[cross-posted at Liberty & Power]
Two nifty recent releases from the Mises Institute:
First there’s Guido Hülsmann’s massive 1143-page Ludwig von Mises biography Mises: The Last Knight of Liberalism. (Or the first of their return, as Francisco said of Hugh Akston.) It looks fascinating!
For a very funny video clip of Guido discussing the book and reading some passages from it, click here. And you can read the preface here.
Then there’s the new two-volume Bastiat Collection.
For a video clip of Mark Thornton being interviewed by Jeff Tucker on the Bastiat book, click here.
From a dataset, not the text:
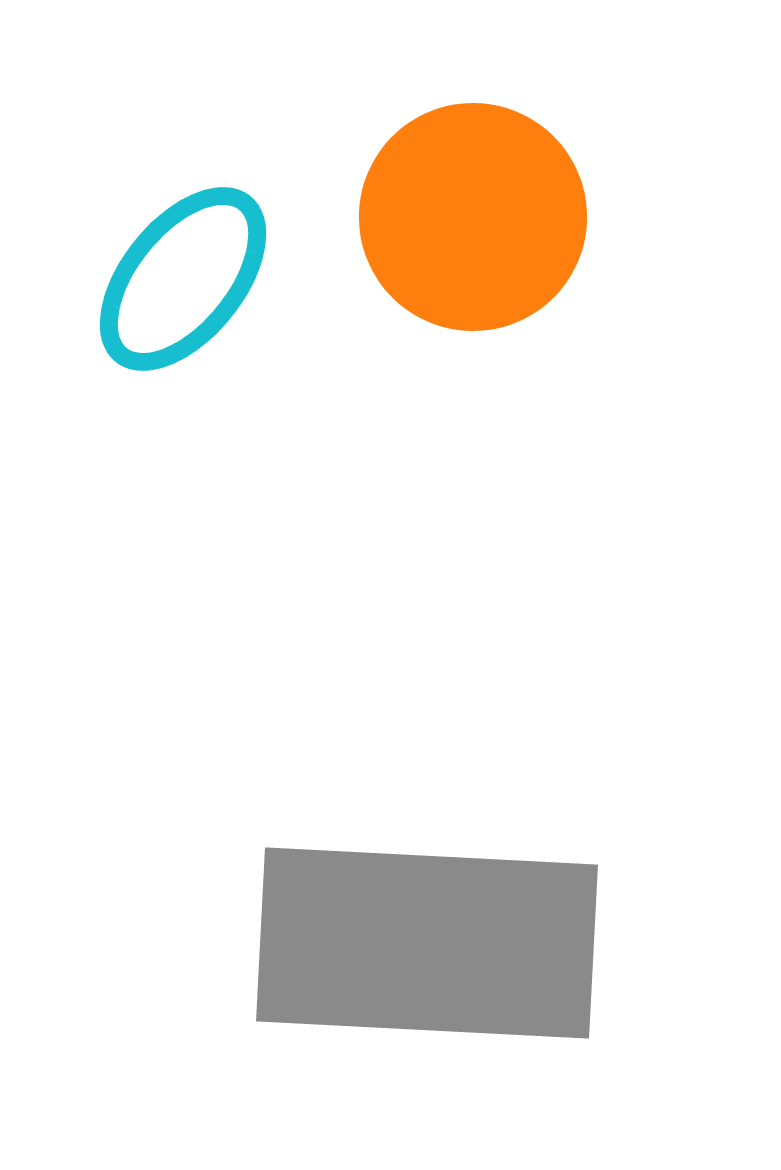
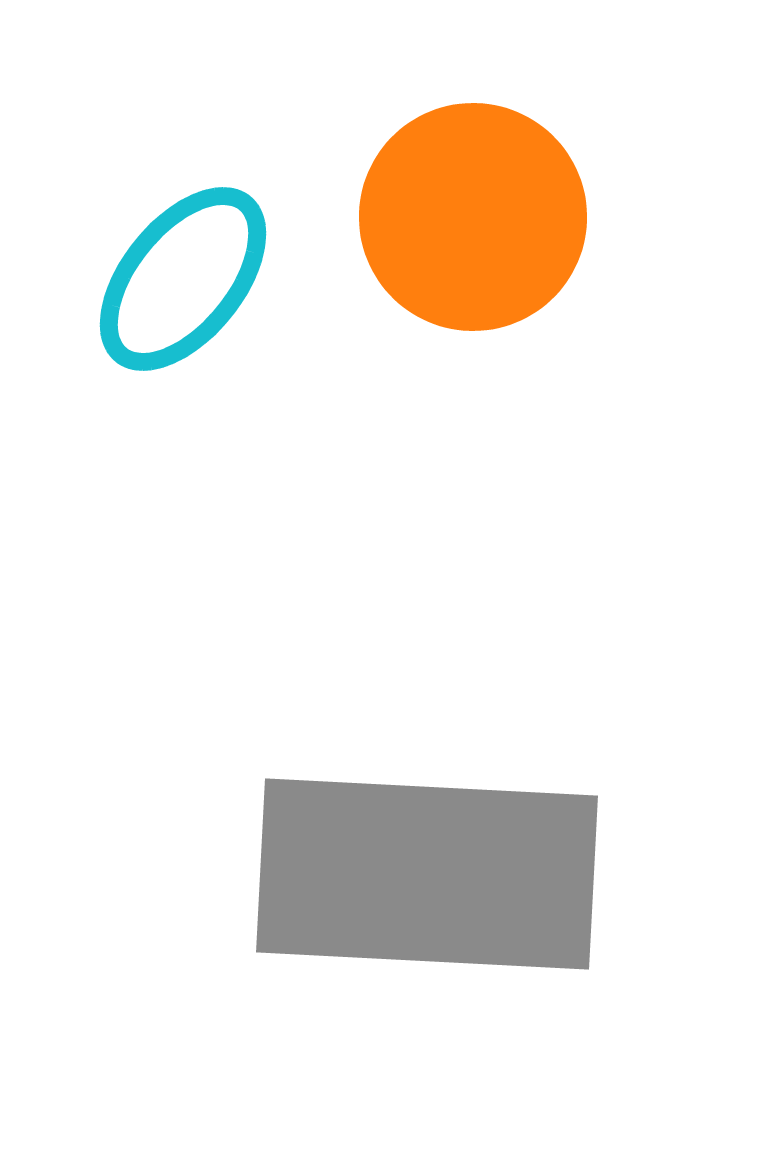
gray rectangle: moved 69 px up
Unfortunately, this new collection does not completely supersede the older three-volume FEE collection; each has some material the other lacks. The FEE trilogy has “Property and Law,” “Justice and Fraternity,” “Property and Plunder,” “Protectionism and Communism,” “Plunder and Law,” “Academic Degrees and Socialism,” “Declaration of War Against the Professors of Political Economy,” “On the Suppression of Industrial Combinations,” “To the Democrats,” “Balance of Trade,” “The Utopian,” “Salt, the Postal Service, and the Tariff,” and the originally unpublished preface of Economic Harmonies, all of which are lacking from the Mises edition. The Mises edition has Capital and Interest and “What Is Money?,” both of which are lacking from the FEE edition; plus the Mises edition is prettier. (And of course there are many Bastiat works absent from both.) Hence the definitive Bastiat collection still lies in our future; but in the meantime both the FEE and the Mises editions are must-haves.